_Assigned task_:
Go through the material below and copy all lines with "купить".

BEGIN

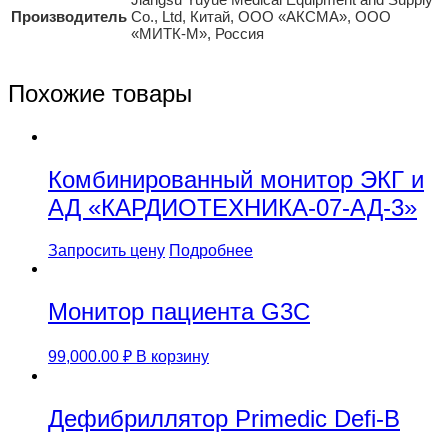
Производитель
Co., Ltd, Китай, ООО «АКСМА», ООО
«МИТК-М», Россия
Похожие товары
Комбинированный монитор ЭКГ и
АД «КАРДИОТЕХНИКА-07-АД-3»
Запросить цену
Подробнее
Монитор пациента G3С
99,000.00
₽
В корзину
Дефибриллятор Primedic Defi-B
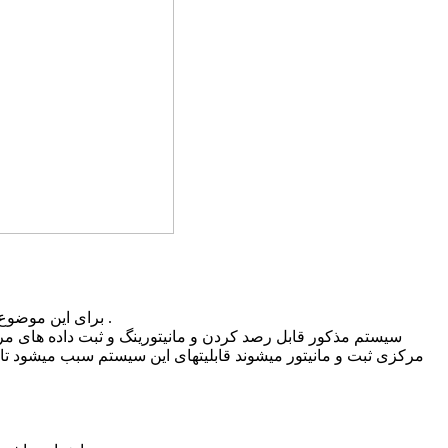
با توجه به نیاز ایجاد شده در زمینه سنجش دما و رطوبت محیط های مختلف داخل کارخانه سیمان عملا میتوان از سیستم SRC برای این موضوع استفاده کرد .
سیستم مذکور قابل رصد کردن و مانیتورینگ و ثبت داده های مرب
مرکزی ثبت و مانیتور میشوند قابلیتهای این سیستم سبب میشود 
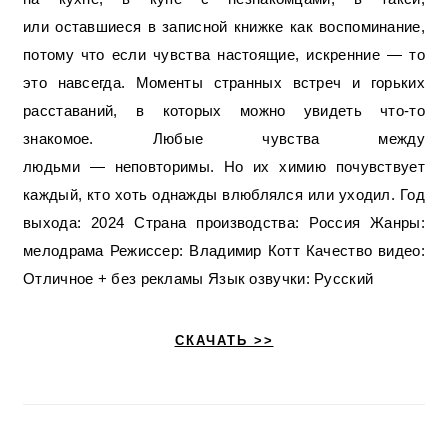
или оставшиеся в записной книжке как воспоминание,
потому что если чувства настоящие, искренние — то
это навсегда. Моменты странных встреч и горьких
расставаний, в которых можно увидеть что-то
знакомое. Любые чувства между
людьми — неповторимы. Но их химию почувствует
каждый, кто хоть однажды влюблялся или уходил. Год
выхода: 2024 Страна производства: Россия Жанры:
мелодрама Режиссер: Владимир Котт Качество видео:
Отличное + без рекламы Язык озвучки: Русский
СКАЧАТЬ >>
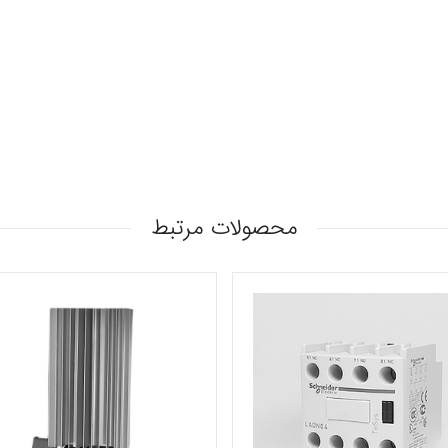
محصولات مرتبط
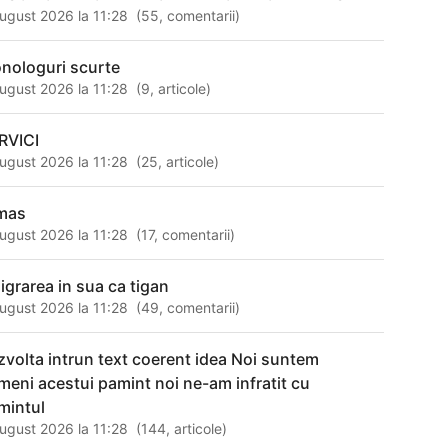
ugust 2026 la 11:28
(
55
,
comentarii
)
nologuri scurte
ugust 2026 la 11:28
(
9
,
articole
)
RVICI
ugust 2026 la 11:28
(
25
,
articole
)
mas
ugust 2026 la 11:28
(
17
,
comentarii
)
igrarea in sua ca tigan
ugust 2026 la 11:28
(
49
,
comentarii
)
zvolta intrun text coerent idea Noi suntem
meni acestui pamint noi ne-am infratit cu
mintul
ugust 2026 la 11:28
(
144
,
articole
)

END
BEGIN

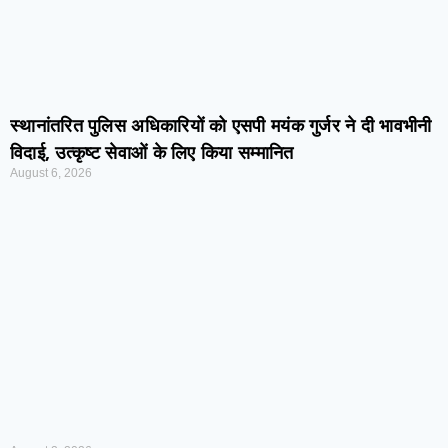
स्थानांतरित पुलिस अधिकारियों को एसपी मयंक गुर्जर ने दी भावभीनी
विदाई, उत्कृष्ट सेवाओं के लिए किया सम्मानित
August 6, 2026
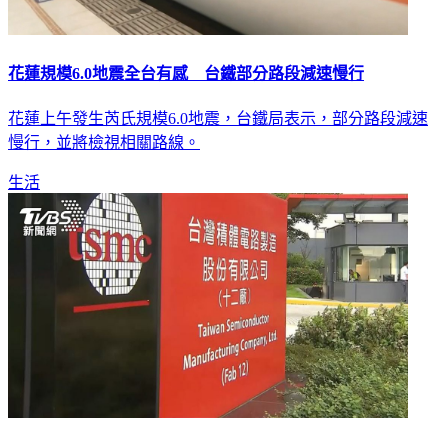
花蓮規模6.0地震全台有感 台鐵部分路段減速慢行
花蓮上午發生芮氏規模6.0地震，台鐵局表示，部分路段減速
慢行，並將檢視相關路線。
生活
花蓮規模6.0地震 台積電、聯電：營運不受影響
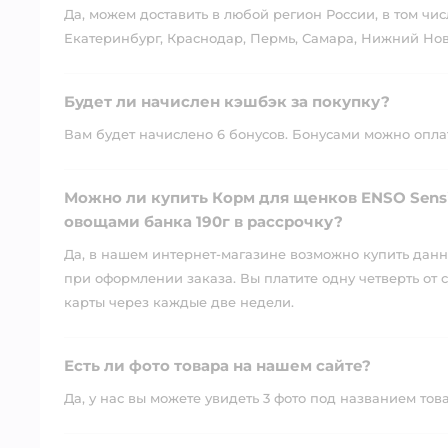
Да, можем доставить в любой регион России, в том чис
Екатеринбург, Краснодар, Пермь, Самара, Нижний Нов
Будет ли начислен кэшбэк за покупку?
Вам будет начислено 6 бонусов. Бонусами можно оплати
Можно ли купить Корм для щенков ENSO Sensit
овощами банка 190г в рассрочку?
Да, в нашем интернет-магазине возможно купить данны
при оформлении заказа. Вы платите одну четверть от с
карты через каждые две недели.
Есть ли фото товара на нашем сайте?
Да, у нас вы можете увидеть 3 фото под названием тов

END
BEGIN

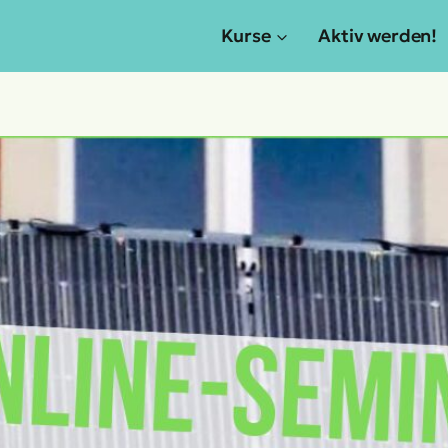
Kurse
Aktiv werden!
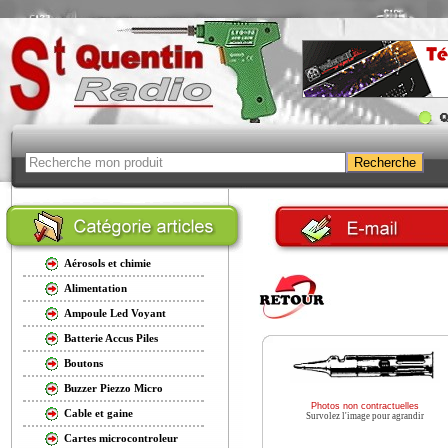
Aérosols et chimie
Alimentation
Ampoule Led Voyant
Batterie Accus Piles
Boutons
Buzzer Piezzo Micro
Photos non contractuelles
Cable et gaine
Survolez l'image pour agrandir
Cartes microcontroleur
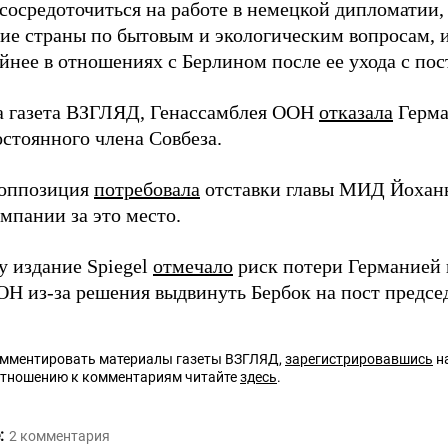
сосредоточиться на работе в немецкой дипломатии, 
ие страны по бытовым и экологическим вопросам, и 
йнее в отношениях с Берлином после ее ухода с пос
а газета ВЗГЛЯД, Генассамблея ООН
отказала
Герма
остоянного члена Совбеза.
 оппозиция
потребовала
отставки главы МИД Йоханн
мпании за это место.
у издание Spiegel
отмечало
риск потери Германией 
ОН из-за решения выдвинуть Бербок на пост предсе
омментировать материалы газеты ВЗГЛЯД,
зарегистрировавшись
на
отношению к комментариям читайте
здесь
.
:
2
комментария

END

_Solution to this task_:
Можно ли купить Корм для щенков ENSO Sensit
Да, в нашем интернет-магазине возможно купить данны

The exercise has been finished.